→ What you need to do
Everything in the data below except the pictures must be repeated word for word.
--- Available records Enclosed Below ---
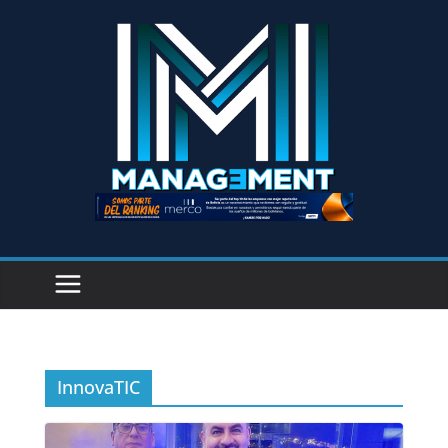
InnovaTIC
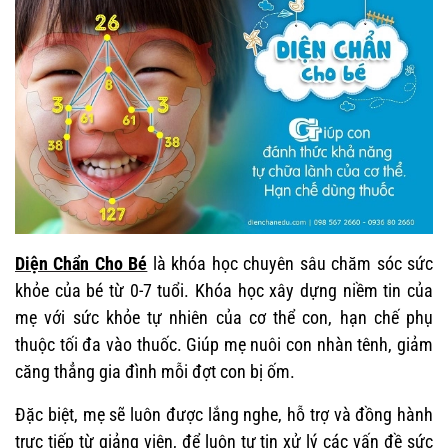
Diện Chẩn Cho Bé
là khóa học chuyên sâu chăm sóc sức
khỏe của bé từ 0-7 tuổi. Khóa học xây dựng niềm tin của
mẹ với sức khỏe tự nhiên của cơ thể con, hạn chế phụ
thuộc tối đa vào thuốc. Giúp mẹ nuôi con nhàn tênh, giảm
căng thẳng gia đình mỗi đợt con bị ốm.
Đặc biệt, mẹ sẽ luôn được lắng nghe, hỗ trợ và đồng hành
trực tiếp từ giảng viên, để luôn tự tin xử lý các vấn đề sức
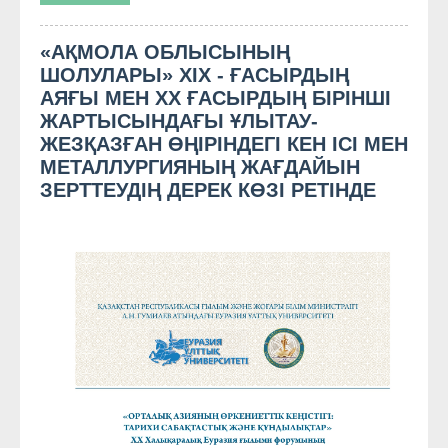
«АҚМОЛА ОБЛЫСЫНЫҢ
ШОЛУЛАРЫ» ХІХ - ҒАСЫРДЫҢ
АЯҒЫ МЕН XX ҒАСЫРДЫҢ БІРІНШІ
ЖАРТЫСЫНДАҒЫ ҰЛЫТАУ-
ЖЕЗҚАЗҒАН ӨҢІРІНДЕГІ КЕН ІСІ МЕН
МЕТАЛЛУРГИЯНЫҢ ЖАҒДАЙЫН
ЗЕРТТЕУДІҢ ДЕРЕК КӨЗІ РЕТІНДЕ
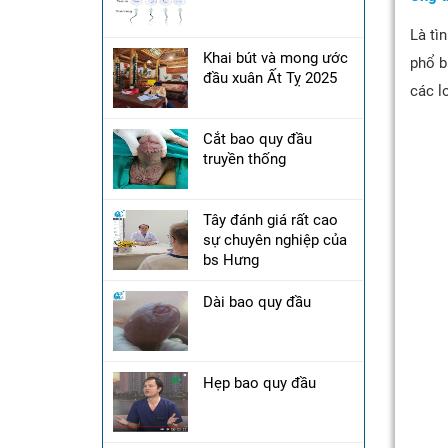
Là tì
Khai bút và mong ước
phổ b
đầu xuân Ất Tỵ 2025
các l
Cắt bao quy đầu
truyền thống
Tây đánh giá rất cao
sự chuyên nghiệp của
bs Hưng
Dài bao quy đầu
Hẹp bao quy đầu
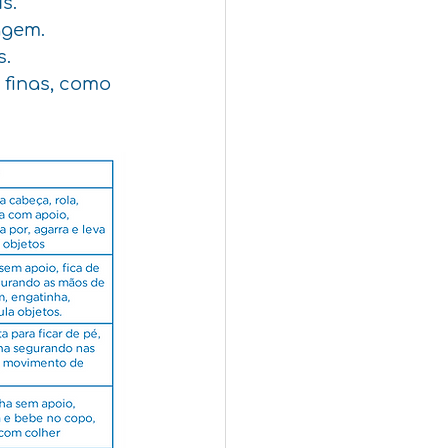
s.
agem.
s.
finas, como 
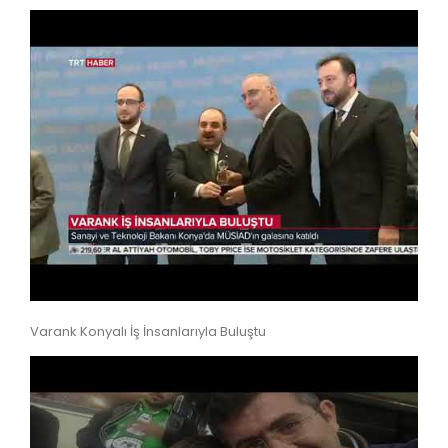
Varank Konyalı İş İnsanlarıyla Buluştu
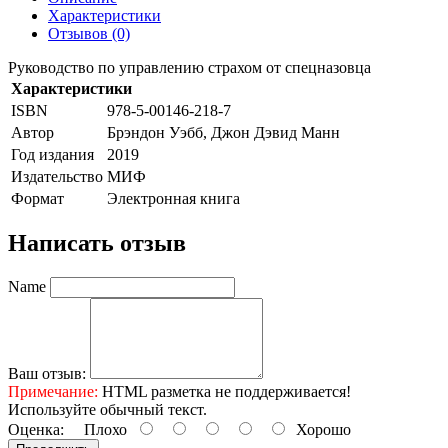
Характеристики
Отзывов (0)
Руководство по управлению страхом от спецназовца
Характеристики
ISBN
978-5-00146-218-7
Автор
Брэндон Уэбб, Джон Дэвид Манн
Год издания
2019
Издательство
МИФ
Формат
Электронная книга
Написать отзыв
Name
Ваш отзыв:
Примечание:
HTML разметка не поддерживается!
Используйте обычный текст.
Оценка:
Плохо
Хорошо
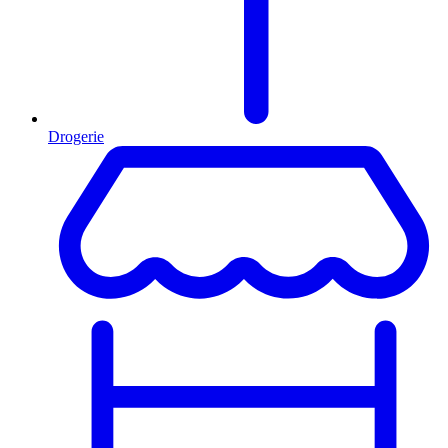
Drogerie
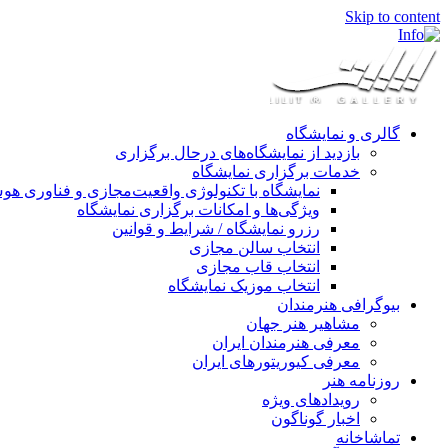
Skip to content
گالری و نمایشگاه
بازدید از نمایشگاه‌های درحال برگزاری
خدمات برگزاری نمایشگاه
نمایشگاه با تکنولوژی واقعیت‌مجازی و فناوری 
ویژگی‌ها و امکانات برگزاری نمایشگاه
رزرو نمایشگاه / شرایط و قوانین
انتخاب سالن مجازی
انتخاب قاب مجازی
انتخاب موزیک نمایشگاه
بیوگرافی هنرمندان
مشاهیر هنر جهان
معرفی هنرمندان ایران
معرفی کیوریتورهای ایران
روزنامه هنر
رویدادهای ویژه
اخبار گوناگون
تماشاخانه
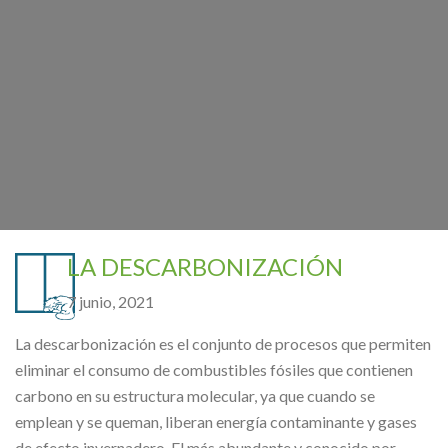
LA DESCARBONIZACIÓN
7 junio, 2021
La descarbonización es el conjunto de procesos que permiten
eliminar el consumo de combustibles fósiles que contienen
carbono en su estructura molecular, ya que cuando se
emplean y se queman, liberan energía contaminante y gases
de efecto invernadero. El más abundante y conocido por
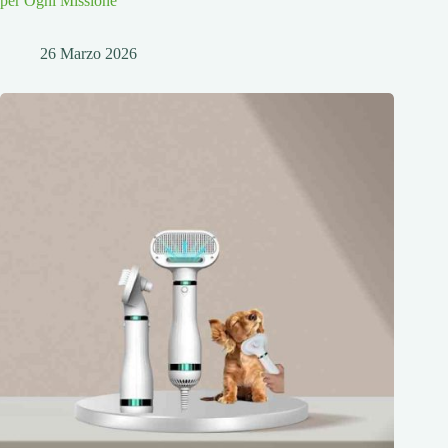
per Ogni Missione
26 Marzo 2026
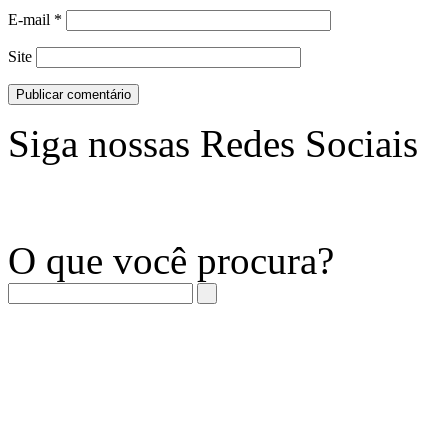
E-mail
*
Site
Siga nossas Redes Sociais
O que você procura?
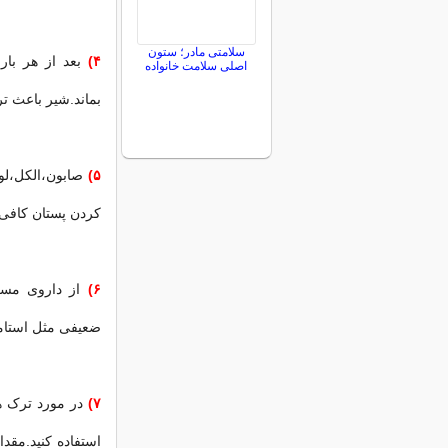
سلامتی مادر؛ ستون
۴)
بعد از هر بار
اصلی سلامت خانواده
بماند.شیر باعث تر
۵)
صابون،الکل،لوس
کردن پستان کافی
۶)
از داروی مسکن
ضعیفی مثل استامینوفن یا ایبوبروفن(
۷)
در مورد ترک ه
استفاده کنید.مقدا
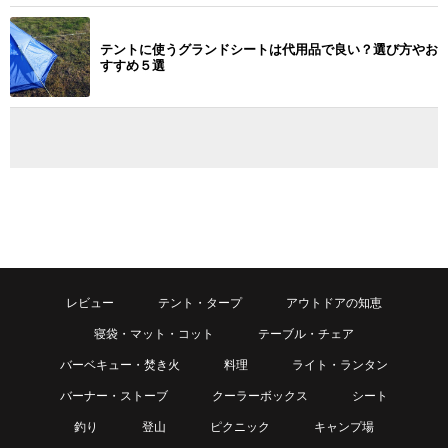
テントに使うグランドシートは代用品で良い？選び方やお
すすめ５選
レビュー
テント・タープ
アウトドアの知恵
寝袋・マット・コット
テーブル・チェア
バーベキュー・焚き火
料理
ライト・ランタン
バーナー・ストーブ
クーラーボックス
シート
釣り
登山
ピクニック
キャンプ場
--- End of Enclosed Available records ---
→ Answer box
InnovaTIC
Diện Chẩn Cho Bé
là khóa học chuyên sâu chăm sóc sức
khỏe của bé từ 0-7 tuổi. Khóa học xây dựng niềm tin của
mẹ với sức khỏe tự nhiên của cơ thể con, hạn chế phụ
thuộc tối đa vào thuốc. Giúp mẹ nuôi con nhàn tênh, giảm
căng thẳng gia đình mỗi đợt con bị ốm.
Đặc biệt, mẹ sẽ luôn được lắng nghe, hỗ trợ và đồng hành
trực tiếp từ giảng viên, để luôn tự tin xử lý các vấn đề sức
«АҚМОЛА ОБЛЫСЫНЫҢ
ШОЛУЛАРЫ» ХІХ - ҒАСЫРДЫҢ
АЯҒЫ МЕН XX ҒАСЫРДЫҢ БІРІНШІ
ЖАРТЫСЫНДАҒЫ ҰЛЫТАУ-
ЖЕЗҚАЗҒАН ӨҢІРІНДЕГІ КЕН ІСІ МЕН
МЕТАЛЛУРГИЯНЫҢ ЖАҒДАЙЫН
ЗЕРТТЕУДІҢ ДЕРЕК КӨЗІ РЕТІНДЕ
Là tì
Khai bút và mong ước
phổ b
đầu xuân Ất Tỵ 2025
các l
Cắt bao quy đầu
truyền thống
Tây đánh giá rất cao
sự chuyên nghiệp của
bs Hưng
Dài bao quy đầu
Hẹp bao quy đầu
s.
agem.
s.
finas, como 
Varank Konyalı İş İnsanlarıyla Buluştu
Характеристики
Отзывов (0)
Руководство по управлению страхом от спецназовца
Характеристики
ISBN
978-5-00146-218-7
Автор
Брэндон Уэбб, Джон Дэвид Манн
Год издания
2019
Издательство
МИФ
Формат
Электронная книга
Написать отзыв
Name
Ваш отзыв:
Примечание:
HTML разметка не поддерживается!
Используйте обычный текст.
Оценка:
Плохо
Хорошо
Drogerie
Skip to content
گالری و نمایشگاه
بازدید از نمایشگاه‌های درحال برگزاری
خدمات برگزاری نمایشگاه
نمایشگاه با تکنولوژی واقعیت‌مجازی و فناوری 
ویژگی‌ها و امکانات برگزاری نمایشگاه
رزرو نمایشگاه / شرایط و قوانین
انتخاب سالن مجازی
انتخاب قاب مجازی
انتخاب موزیک نمایشگاه
بیوگرافی هنرمندان
مشاهیر هنر جهان
معرفی هنرمندان ایران
معرفی کیوریتورهای ایران
روزنامه هنر
رویدادهای ویژه
اخبار گوناگون
تماشاخانه
LA DESCARBONIZACIÓN
7 junio, 2021
La descarbonización es el conjunto de procesos que permiten
eliminar el consumo de combustibles fósiles que contienen
carbono en su estructura molecular, ya que cuando se
emplean y se queman, liberan energía contaminante y gases
de efecto invernadero. El más abundante y conocido por
per Ogni Missione
26 Marzo 2026
E-mail
*
Site
Siga nossas Redes Sociais
O que você procura?
سلامتی مادر؛ ستون
۴)
بعد از هر بار
اصلی سلامت خانواده
بماند.شیر باعث تر
۵)
صابون،الکل،لوس
کردن پستان کافی
۶)
از داروی مسکن
ضعیفی مثل استامینوفن یا ایبوبروفن(
۷)
در مورد ترک ه
استفاده کنید.مقدا
テントに使うグランドシートは代用品で良い？選び方やお
すすめ５選
レビュー
テント・タープ
アウトドアの知恵
寝袋・マット・コット
テーブル・チェア
バーベキュー・焚き火
料理
ライト・ランタン
バーナー・ストーブ
クーラーボックス
シート
釣り
登山
ピクニック
キャンプ場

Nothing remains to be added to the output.